Emtricitabine/tenofovir disoproxil (Truvada)

Truvada is a fixed-dose combination tablet combining 200mg FTC (emtricitabine) and 245mg tenofovir. It is manufactured by Gilead Sciences. FTC is a nucleoside reverse transcriptase inhibitor (NRTI) and tenofovir is a nucleotide reverse transcriptase inhibitor (NtRTI). These drugs reduce the amount of HIV in the body.

The standard dose of Truvada is one tablet once a day, with or without food, in combination with at least one other anti-HIV drug. It is licensed for use in adults over 18 years of age.
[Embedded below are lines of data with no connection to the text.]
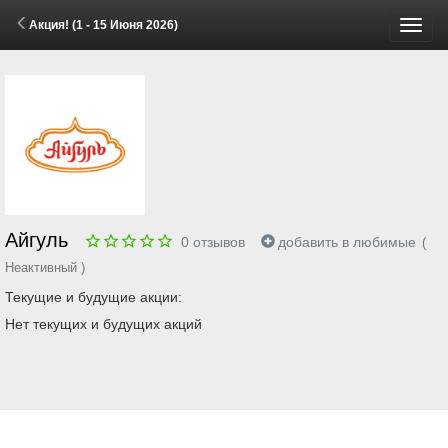
Акция! (1 - 15 Июня 2026)
Пере
меню
Айгуль
0
отзывов
добавить в любимые
(
Неактивный )
Текущие и будущие акции:
Нет текущих и будущих акций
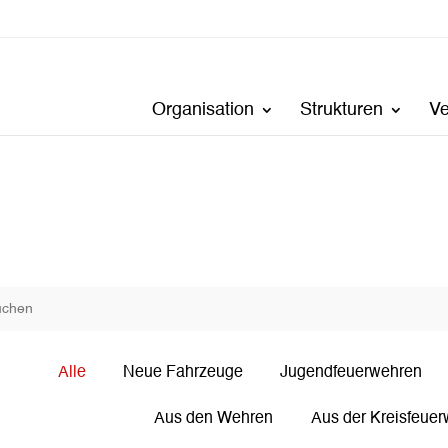
Organisation
Strukturen
V
Alle
Neue Fahrzeuge
Jugendfeuerwehren
Aus den Wehren
Aus der Kreisfeuer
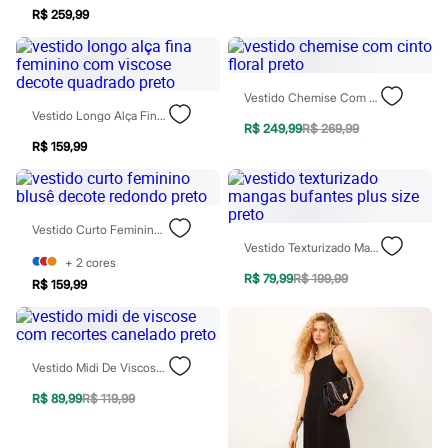
Patrulha Canina
R$ 259,99
Sonic
Stitch
Beleza
Kits
Vestido Chemise Com Cinto Floral Preto
Perfumes árabes
Vestido Longo Alça Fina Feminino Com Viscose Decote Quadrado Preto
Novidades
R$ 249,99
R$ 269,99
Cabelos
R$ 159,99
Condicionador
Escovas e Pentes
Finalizadores
Shampoo
Tratamento
Vestido Curto Feminino Blusê Decote Redondo Preto
Cuidados com o corpo
Vestido Texturizado Mangas Bufantes Plus Size Preto
+
2
cores
Hidratante
R$ 79,99
R$ 199,99
Protetor solar
R$ 159,99
Tratamento
Cuidados com o rosto
Esfoliante
Hidratante
Vestido Midi De Viscose Com Recortes Canelado Preto
Protetor solar
Tônicos
R$ 89,99
R$ 119,99
Maquiagens
Base
Batom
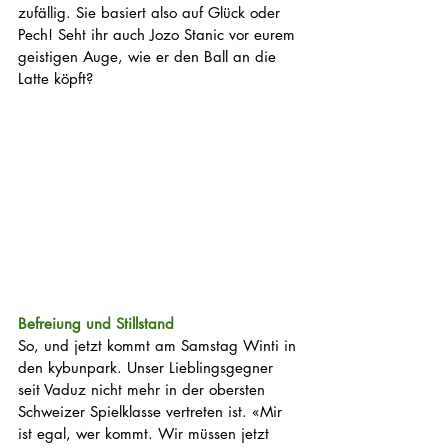
zufällig. Sie basiert also auf Glück oder 
Pech! Seht ihr auch Jozo Stanic vor eurem 
geistigen Auge, wie er den Ball an die 
Latte köpft?
Befreiung und Stillstand
So, und jetzt kommt am Samstag Winti in 
den kybunpark. Unser Lieblingsgegner 
seit Vaduz nicht mehr in der obersten 
Schweizer Spielklasse vertreten ist. «Mir 
ist egal, wer kommt. Wir müssen jetzt 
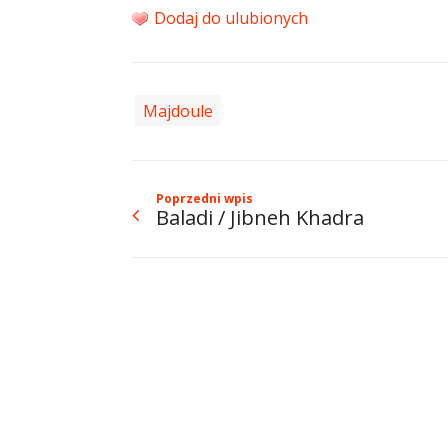
Dodaj do ulubionych
Majdoule
Poprzedni wpis
Baladi / Jibneh Khadra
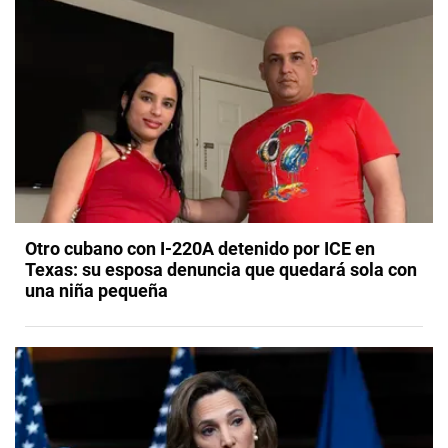
Otro cubano con I-220A detenido por ICE en
Texas: su esposa denuncia que quedará sola con
una niña pequeña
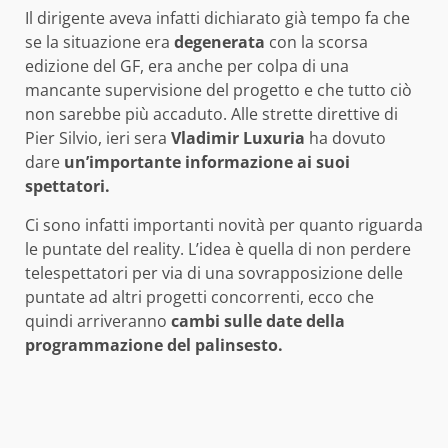
Il dirigente aveva infatti dichiarato già tempo fa che
se la situazione era
degenerata
con la scorsa
edizione del GF, era anche per colpa di una
mancante supervisione del progetto e che tutto ciò
non sarebbe più accaduto. Alle strette direttive di
Pier Silvio, ieri sera
Vladimir Luxuria
ha dovuto
dare
un’importante informazione ai suoi
spettatori.
Ci sono infatti importanti novità per quanto riguarda
le puntate del reality. L’idea è quella di non perdere
telespettatori per via di una sovrapposizione delle
puntate ad altri progetti concorrenti, ecco che
quindi arriveranno
cambi sulle date della
programmazione del palinsesto.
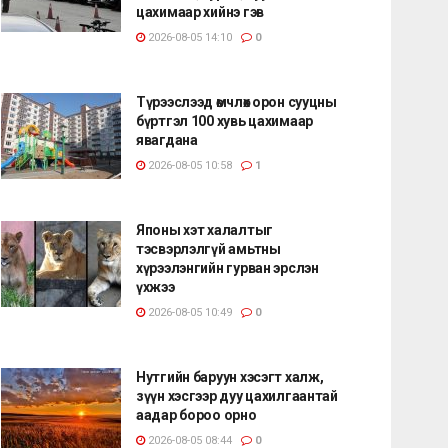
цахимаар хийнэ гэв
2026-08-05 14:10
0
Түрээслээд өмчлөх орон сууцны
бүртгэл 100 хувь цахимаар
явагдана
2026-08-05 10:58
1
Японы хэт халалтыг
тэсвэрлэлгүй амьтны
хүрээлэнгийн гурван эрслэн
үхжээ
2026-08-05 10:49
0
Нутгийн баруун хэсэгт халж,
зүүн хэсгээр дуу цахилгаантай
аадар бороо орно
2026-08-05 08:44
0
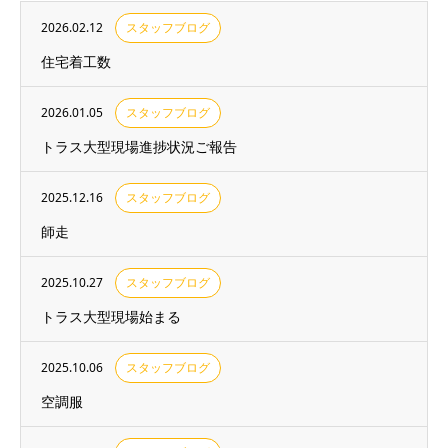
2026.02.12
スタッフブログ
住宅着工数
2026.01.05
スタッフブログ
トラス大型現場進捗状況ご報告
2025.12.16
スタッフブログ
師走
2025.10.27
スタッフブログ
トラス大型現場始まる
2025.10.06
スタッフブログ
空調服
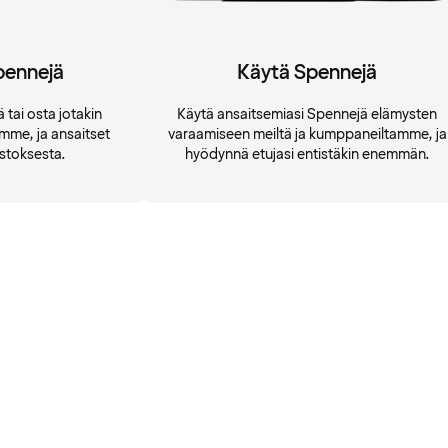
pennejä
Käytä Spennejä
 tai osta jotakin
Käytä ansaitsemiasi Spennejä elämysten
amme, ja ansaitset
varaamiseen meiltä ja kumppaneiltamme, ja
stoksesta.
hyödynnä etujasi entistäkin enemmän.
Its European licence was granted in February 2005 and it was licensed in the United States in August 2004.

The approval of Truvada was based on studies showing that taking the combination tablet produced levels of FTC and tenofovir that are similar to the constituent drugs of tenofovir (Viread) and FTC (Emtriva) taken separately, as well as on studies showing the effectiveness of the two drugs. (Pozniak) The safety, resistance, and effectiveness of the combination were also extrapolated from previous studies of tenofovir and 3TC (lamivudine, Epivir). Emtricitabine is regarded as sufficiently similar to 3TC by regulatory authorities that it could be treated as a substitute for the purposes of approval.
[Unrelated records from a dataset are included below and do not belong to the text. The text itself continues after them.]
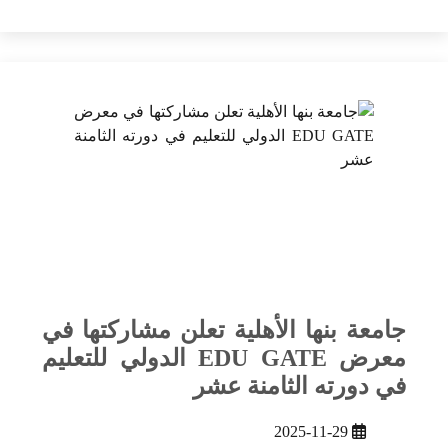
جامعة بنها الأهلية تعلن مشاركتها في
معرض EDU GATE الدولي للتعليم
في دورته الثامنة عشر
2025-11-29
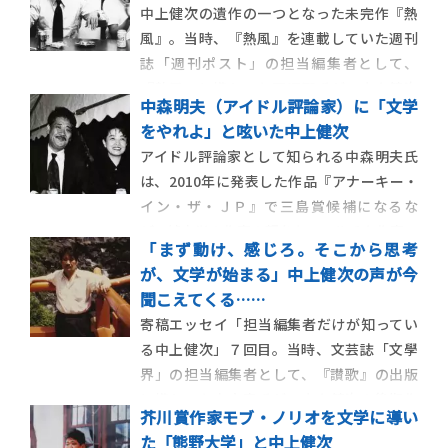
中上健次の遺作の一つとなった未完作『熱
風』。当時、『熱風』を連載していた週刊
誌「週刊ポスト」の担当編集者として、
『熱風』に携わった西澤潤氏が、中上健次
中森明夫（アイドル評論家）に「文学
との思い出を熱く語ります。 中上健次は、
をやれよ」と呟いた中上健次
病に倒れ46歳の若さで夭折してしまいます
アイドル評論家として知られる中森明夫氏
が、晩年に雑誌連載していた作品のうち絶
は、2010年に発表した作品『アナーキー・
筆のまま完結をみなかった4作品あ […]
イン・ザ・ＪＰ』で三島賞候補になるな
ど、純文学の作家の顔をもつマルチな作家。
「まず動け、感じろ。そこから思考
そんな氏に「文学をやれよ」と32年前に奨
が、文学が始まる」中上健次の声が今
めたのが、中上健次でした。ここでしか読
聞こえてくる……
めない、2人の貴重なエピソードをご紹介し
寄稿エッセイ「担当編集者だけが知ってい
ます。 アイドル評論家とし […]
る中上健次」７回目。当時、文芸誌「文學
界」の担当編集者として、『讃歌』の出版
に携わった吉安章氏が、中上健次の後期作
芥川賞作家モブ・ノリオを文学に導い
品『十九歳のジェイコブ』『野性の火炎
た「熊野大学」と中上健次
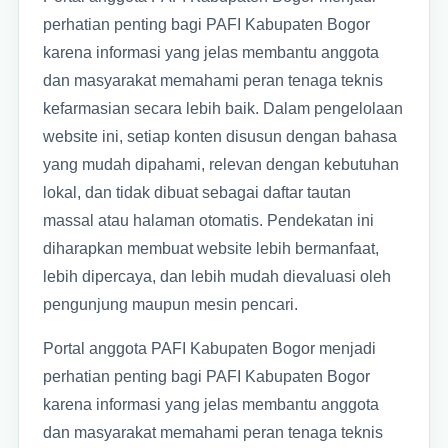
perhatian penting bagi PAFI Kabupaten Bogor
karena informasi yang jelas membantu anggota
dan masyarakat memahami peran tenaga teknis
kefarmasian secara lebih baik. Dalam pengelolaan
website ini, setiap konten disusun dengan bahasa
yang mudah dipahami, relevan dengan kebutuhan
lokal, dan tidak dibuat sebagai daftar tautan
massal atau halaman otomatis. Pendekatan ini
diharapkan membuat website lebih bermanfaat,
lebih dipercaya, dan lebih mudah dievaluasi oleh
pengunjung maupun mesin pencari.
Portal anggota PAFI Kabupaten Bogor menjadi
perhatian penting bagi PAFI Kabupaten Bogor
karena informasi yang jelas membantu anggota
dan masyarakat memahami peran tenaga teknis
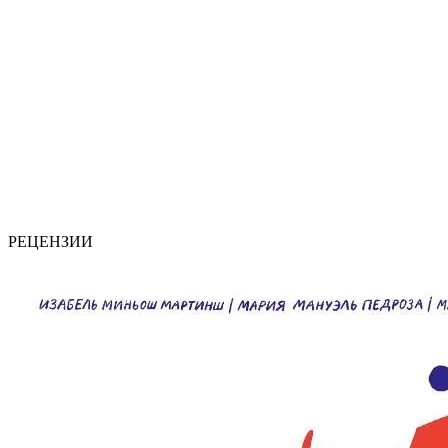
РЕЦЕНЗИИ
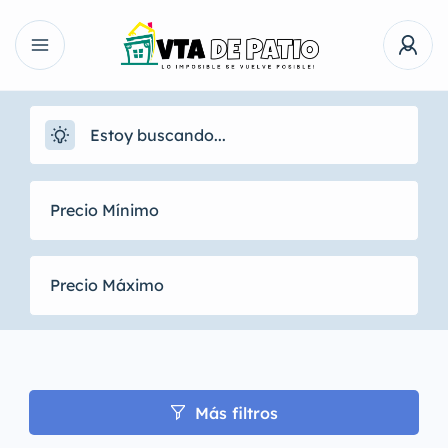
Más filtros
The 48-week data presented from the HEAT study in 2008 showed that safety, efficacy, and side-effect profiles of Kivexa and Truvada (emtricitabine/FTC + tenofovir) had similar rates of viral suppression and were well tolerated. (Smith)

Truvada’s constituent drugs have not been assessed in pregnant women, so it is not recommended for use during pregnancy unless the potential benefit outweighs the risk.

For more information on FTC and tenofovir, including side-effects, resistance and drug interactions, see FTC (emtricitabine, Emtriva) and tenofovir (Viread).


Pozniak AL et al. Superior outcome for tenofovir DF (TDF), emtricitabine (FTC) and efzvirenz (EFV) compared to fixed dose zidovudine / lamivudine (CBV) and EFV in antiretroviral naive patients. Third International AIDS Society Conference on HIV Pathogenesis and Treatment, Rio de Janeiro, abstract WeOa0202, 2005.